Dear Neighbor,
Yesterday, in light of the recent Supreme Court decision allowing a radical six-week abortion ban, known as Texas Senate Bill 8 (SB 8), to go into effect, the Oversight and Reform Committee held a critical hearing on the urgent need to protect abortion rights in the United States.
As a proud ally and advocate for women’s reproductive rights and their constitutional right to choose, I am outraged. And I fear SCOTUS has given Texas the green light to render Roe v. Wade meaningless.
The approach SB 8 takes to restrict abortion access is part of the long-time strategy of anti-abortion ideologues who use intimidation to eliminate the constitutional right to abortion. Since 2011, anti-abortion lawmakers nationwide have enacted nearly 500 bills restricting access to abortion care. In this year alone, state legislatures have proposed roughly 600 state-level abortion bans and restrictions. As of August, more than 90 have been enacted.
In Mississippi, this strategy has been carried out with impunity. Women and health care providers live under a complex web of restrictive and invasive laws impacting their lives and freedoms:
- targeted restrictions on abortion providers, or TRAP laws, designed to make it impossible for abortion providers to comply with the law;
- a 24-hour mandatory delay for women to receive an abortion; a requirement to make two separate trips to the clinic;
- a requirement that physicians provide abortion care;
- a ban preventing physicians from using telemedicine for any abortion-related care;
- a ban on abortions after 15 weeks accompanied by civil penalties for physicians; and
- criminal penalties for physicians that provide an abortion after 6 weeks.
The result? A single abortion clinic remains open in all of Mississippi: Jackson Women’s Health Organization.
This fall, the Supreme Court will hear Dobbs v. Jackson Women’s Health Organization, a case in which the State of Mississippi has asked the Court to overrule Roe v. Wade and Planned Parenthood v. Casey. If the Supreme Court’s refusal to block the Texas law, which stands in clear violation of the precedent established in Planned Parenthood v. Casey, is any indication of their response to this upcoming case, then Roe v. Wade and the right to freedom in health care are in peril.
If Mississippi succeeds, and the Supreme Court overturns Roe v. Wade, the impact will go far beyond that state. Some states, for example, have unenforced abortion bans in their codes that predate Roe v. Wade. Twelve states have trigger laws that would activate abortion restrictions immediately after a harmful outcome in the Dobbs case. The Center for Reproductive Rights estimates that 24 states will take action to ban abortion if Roe falls.
As a result of SB 8, it has been reported that Oklahoma abortion clinics are already inundated by women forced to travel from Texas for health care. Abortion care restrictions already fall disproportionately on people of color, individuals from rural communities, or those with low incomes.
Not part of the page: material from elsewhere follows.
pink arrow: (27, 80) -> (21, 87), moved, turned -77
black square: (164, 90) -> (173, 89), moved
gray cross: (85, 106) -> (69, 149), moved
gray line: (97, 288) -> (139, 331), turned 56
Research has shown that women who are denied abortion care and give birth experience an increase in household poverty lasting at least four years – compared to those who receive an abortion.
The bottom line is that where you live or how much you earn should not limit your access to health and reproductive care options or curb your chances of escaping poverty.
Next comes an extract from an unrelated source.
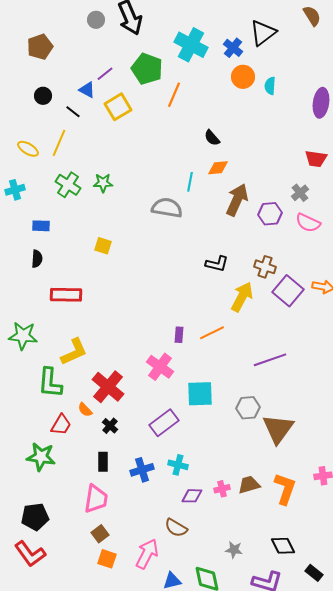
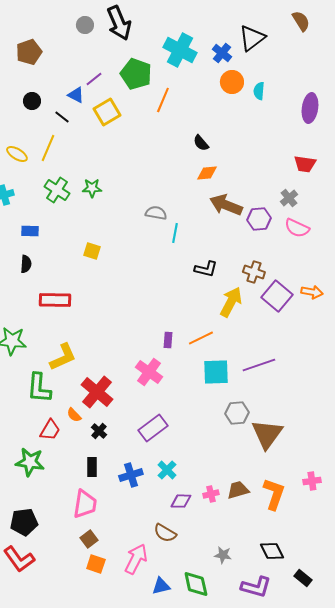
cyan line: (190, 182) -> (175, 233), moved
brown arrow: (237, 200) -> (226, 205), turned -92
gray semicircle: (167, 208) -> (156, 213), size x0.7
cyan square: (200, 394) -> (216, 372), moved
cyan cross: (178, 465) -> (167, 470), turned 30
That is why I proudly voted for the Women’s Health Protection Act (WHPA), which would establish a national standard protecting abortion access in every state. This critical piece of legislation passed the House of Representatives on September 24, 2021. Not every state is like Virginia, which in April 2020 repealed the invasive transvaginal ultrasound law that forced women to have an ultrasound before they have an abortion and rolled back TRAP laws.
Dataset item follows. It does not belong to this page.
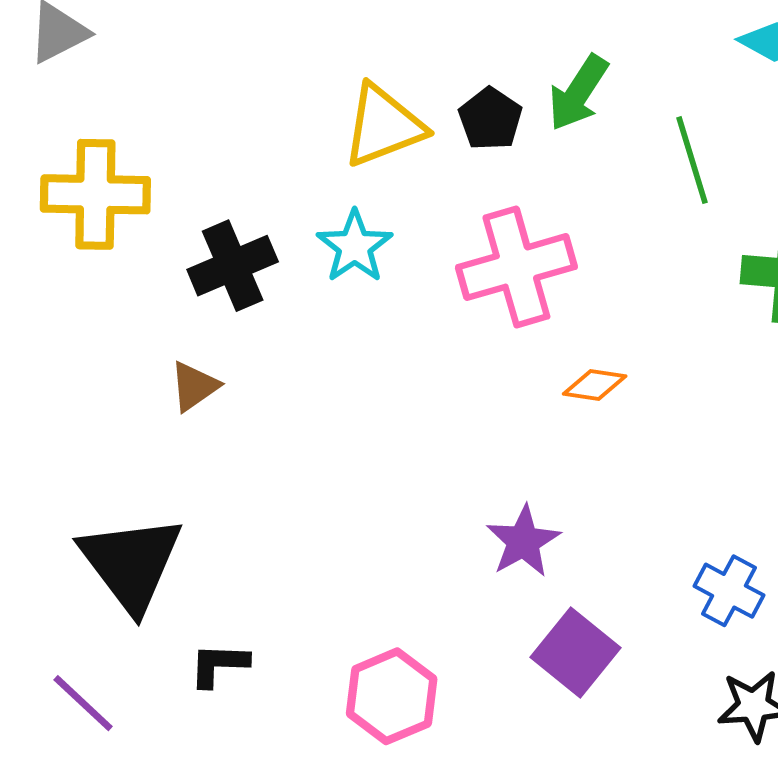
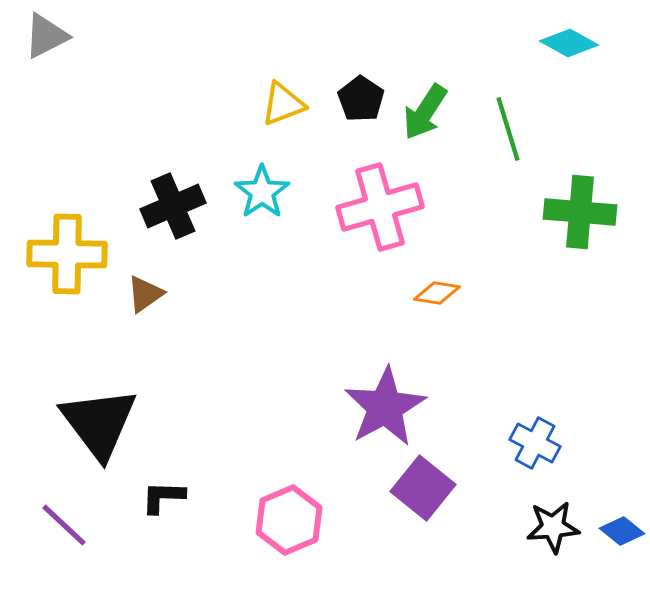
green arrow: (578, 93) -> (425, 112), moved
yellow triangle: (383, 126) -> (283, 104), size x0.7
yellow cross: (95, 194) -> (67, 254), moved
purple star: (523, 541) -> (385, 407), size x1.5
Now is the time for the Senate to pass WHPA – to ensure that extremist state lawmakers do not dictate a person’s ability to receive to abortion care. Congress must also pass the Equal Access to Abortion Coverage in Health Insurance (EACH) Act to finally overturn the Hyde Amendment, which bans the federal government from covering abortion services for enrollees in their insurance, such as Medicaid, TRICARE, or the Federal Employees Health Benefits Program.
This dangerous crusade from state legislatures is not about the health and well-being of our nation. These laws are about controlling and manipulating women and their health care choices. These lawmakers seek to use the power of the state or state-sanctioned vigilantism to forcibly control women and their life choices. If Republicans cared about the health of women, they wouldn’t relentlessly attack the Affordable Care Act, or oppose Medicaid expansion, and sit idly by as our country kills a shockingly high number of black women as a result of our country’s unacceptable maternal mortality crisis.
Instead, Republicans have made their relentless attack of the Affordable Care Act a cornerstone of their party, attempting to repeal the law in Congress and the Courts and refusing to expand Medicaid, even though the benefits are overwhelming.
So, make no mistake: Roe v. Wade is in peril. We need to take action before it is too late.